In the mistaken name of freedom—whatever that means—people just do not care for anything, including themselves.

Certainly, not BNS which would see the government repaying K2 billion (about $70 million) from our taxes to the Chinese government, which sponsored the project through a concessional loan, in the next 20 years.

Surely, Malawi does not deserve such an Olympic standard stadium that is replete with a state-of-the-art CCtv, comfy seating and parking areas, conference and business rooms.

The moment I stepped on BNS last year, I knew that I was at the right stadium located in a wrong country.

I was, therefore, not surprised to learn through The Daily Times edition of Thursday that Electricity Supply Corporation of Malawi had disconnected power at the facility over an unpaid K16 million bill.

Issues of unpaid utility bills have been common since the stadium opened its doors. And so are theft and vandalism.

Connecting BNS management’s failure to pay the electricity bill to the re-opening of Kamuzu Stadium, which is now hosting major football games in Blantyre, might be true.

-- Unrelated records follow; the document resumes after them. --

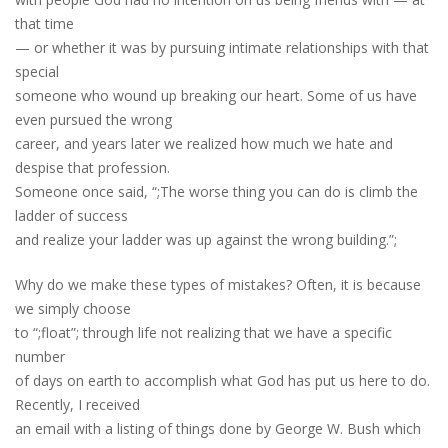
that time
— or whether it was by pursuing intimate relationships with that
special
someone who wound up breaking our heart. Some of us have
even pursued the wrong
career, and years later we realized how much we hate and
despise that profession.
Someone once said, “;The worse thing you can do is climb the
ladder of success
and realize your ladder was up against the wrong building.”;
Why do we make these types of mistakes? Often, it is because
we simply choose
to “;float”; through life not realizing that we have a specific
number
of days on earth to accomplish what God has put us here to do.
Recently, I received
an email with a listing of things done by George W. Bush which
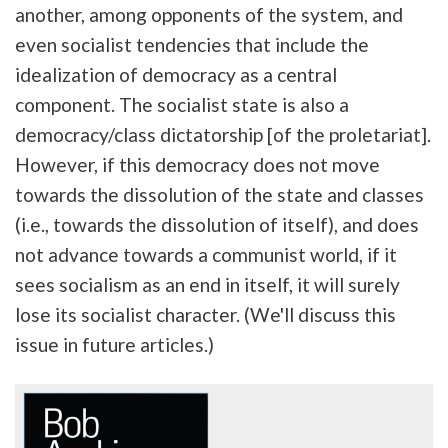
another, among opponents of the system, and
even socialist tendencies that include the
idealization of democracy as a central
component. The socialist state is also a
democracy/class dictatorship [of the proletariat].
However, if this democracy does not move
towards the dissolution of the state and classes
(i.e., towards the dissolution of itself), and does
not advance towards a communist world, if it
sees socialism as an end in itself, it will surely
lose its socialist character. (We'll discuss this
issue in future articles.)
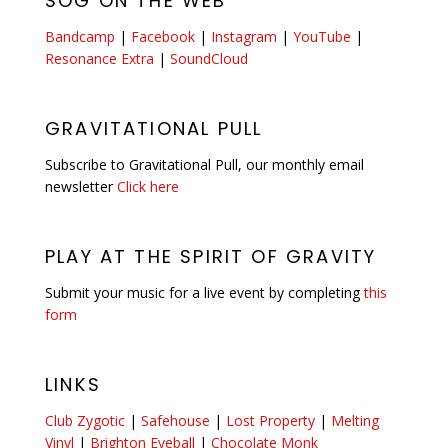
SOG ON THE WEB
Bandcamp
|
Facebook
|
Instagram
|
YouTube
|
Resonance Extra
|
SoundCloud
GRAVITATIONAL PULL
Subscribe to Gravitational Pull, our monthly email
newsletter
Click here
PLAY AT THE SPIRIT OF GRAVITY
Submit your music for a live event by completing
this
form
LINKS
Club Zygotic
|
Safehouse
|
Lost Property
|
Melting
Vinyl
|
Brighton Eyeball
|
Chocolate Monk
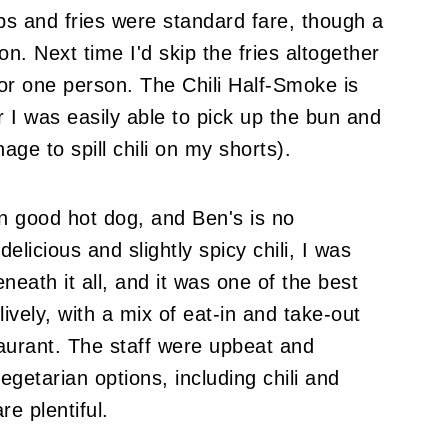
s and fries were standard fare, though a
n. Next time I'd skip the fries altogether
or one person. The Chili Half-Smoke is
r I was easily able to pick up the bun and
ge to spill chili on my shorts).
 good hot dog, and Ben's is no
elicious and slightly spicy chili, I was
eneath it all, and it was one of the best
vely, with a mix of eat-in and take-out
aurant. The staff were upbeat and
egetarian options, including chili and
e plentiful.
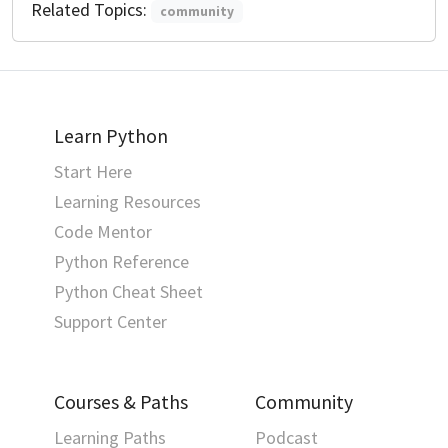
Related Topics:
community
Learn Python
Start Here
Learning Resources
Code Mentor
Python Reference
Python Cheat Sheet
Support Center
Courses & Paths
Community
Learning Paths
Podcast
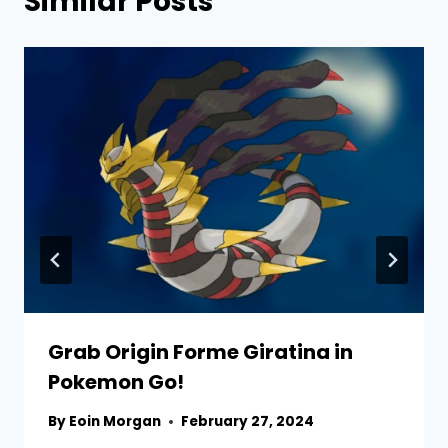
Similar Posts
Grab Origin Forme Giratina in
Pokemon Go!
By
Eoin Morgan
February 27, 2024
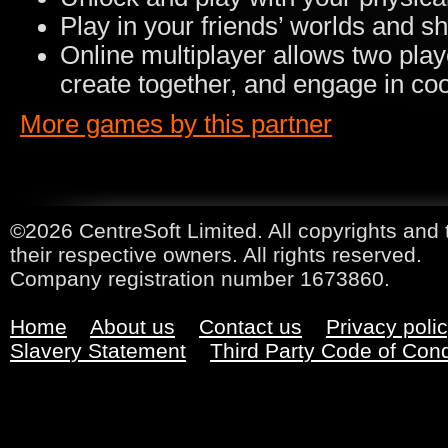
Play in your friends’ worlds and s
Online multiplayer allows two play
create together, and engage in co
More games by this partner
©2026 CentreSoft Limited. All copyrights and 
their respective owners. All rights reserved.
Company registration number 1673860.
Home
About us
Contact us
Privacy poli
Slavery Statement
Third Party Code of Con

But that alone cannot be the reason for the blackout at BNS.

You do not build such a big stadium if you cannot take care of a smaller 5,000-seater BAT Ground in Blantyre. You need a business plan to guide you in running a facility such as BNS. Apart from hosting prayers and football games, what else is BNS able to host?

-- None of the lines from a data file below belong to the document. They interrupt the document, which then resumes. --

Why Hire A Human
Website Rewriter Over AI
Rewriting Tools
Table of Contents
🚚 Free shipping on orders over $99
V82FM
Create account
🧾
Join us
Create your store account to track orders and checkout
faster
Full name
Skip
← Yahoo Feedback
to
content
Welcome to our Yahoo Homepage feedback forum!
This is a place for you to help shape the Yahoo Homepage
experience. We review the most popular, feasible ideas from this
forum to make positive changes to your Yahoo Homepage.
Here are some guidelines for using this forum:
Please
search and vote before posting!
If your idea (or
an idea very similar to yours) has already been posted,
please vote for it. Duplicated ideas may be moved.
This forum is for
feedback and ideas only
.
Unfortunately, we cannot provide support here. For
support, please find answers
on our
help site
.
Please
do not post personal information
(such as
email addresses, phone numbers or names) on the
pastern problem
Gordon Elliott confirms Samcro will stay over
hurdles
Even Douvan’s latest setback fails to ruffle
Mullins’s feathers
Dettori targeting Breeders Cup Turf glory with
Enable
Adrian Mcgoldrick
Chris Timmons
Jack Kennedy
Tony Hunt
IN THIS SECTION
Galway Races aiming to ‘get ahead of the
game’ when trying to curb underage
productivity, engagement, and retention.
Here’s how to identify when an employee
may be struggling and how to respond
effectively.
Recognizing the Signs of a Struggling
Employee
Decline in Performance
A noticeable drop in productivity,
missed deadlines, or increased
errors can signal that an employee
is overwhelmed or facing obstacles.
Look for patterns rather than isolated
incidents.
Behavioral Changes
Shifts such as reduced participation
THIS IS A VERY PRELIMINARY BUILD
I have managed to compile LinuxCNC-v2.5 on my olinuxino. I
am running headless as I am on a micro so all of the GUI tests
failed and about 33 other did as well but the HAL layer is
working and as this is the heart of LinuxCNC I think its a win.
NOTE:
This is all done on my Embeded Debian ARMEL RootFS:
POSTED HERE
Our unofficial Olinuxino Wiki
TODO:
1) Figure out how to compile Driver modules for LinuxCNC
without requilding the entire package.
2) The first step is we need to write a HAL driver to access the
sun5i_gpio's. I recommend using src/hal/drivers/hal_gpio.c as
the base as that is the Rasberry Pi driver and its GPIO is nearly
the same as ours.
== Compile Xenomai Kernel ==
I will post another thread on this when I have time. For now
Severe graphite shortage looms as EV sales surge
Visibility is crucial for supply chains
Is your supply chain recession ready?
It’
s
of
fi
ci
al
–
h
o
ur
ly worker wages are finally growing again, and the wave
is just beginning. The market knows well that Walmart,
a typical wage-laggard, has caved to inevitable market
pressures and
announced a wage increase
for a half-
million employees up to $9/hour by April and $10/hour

When the government accepted to have the Chinese build the facility, what was the original business plan to keep the stadium self-sustainable?

Therefore, before BNS becomes dilapidated like Kamuzu Stadium and BAT Ground, the government must quickly decide whether to maintain its management team or outsource it.

If the government is not decisive enough on BNS, it would be a great betrayal for the next generations to be paying for our folly. Under-utilising any asset comes at a cost and it is huge for BNS.